*** Provided records ***

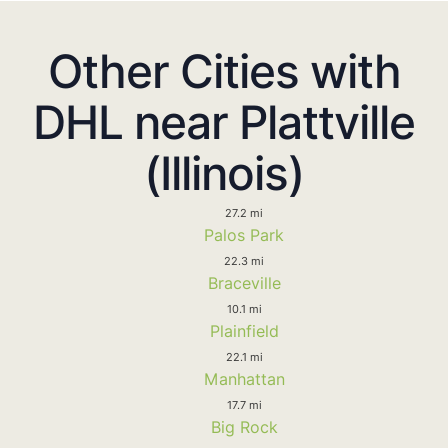
Other Cities with
DHL near Plattville
(Illinois)
27.2 mi
Palos Park
22.3 mi
Braceville
10.1 mi
Plainfield
22.1 mi
Manhattan
17.7 mi
Big Rock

*** End of Provided records ***

The answer is the records above, repeated exactly, with no picture in it.

Other Cities with
DHL near Plattville
(Illinois)
27.2 mi
Palos Park
22.3 mi
Braceville
10.1 mi
Plainfield
22.1 mi
Manhattan
17.7 mi
Big Rock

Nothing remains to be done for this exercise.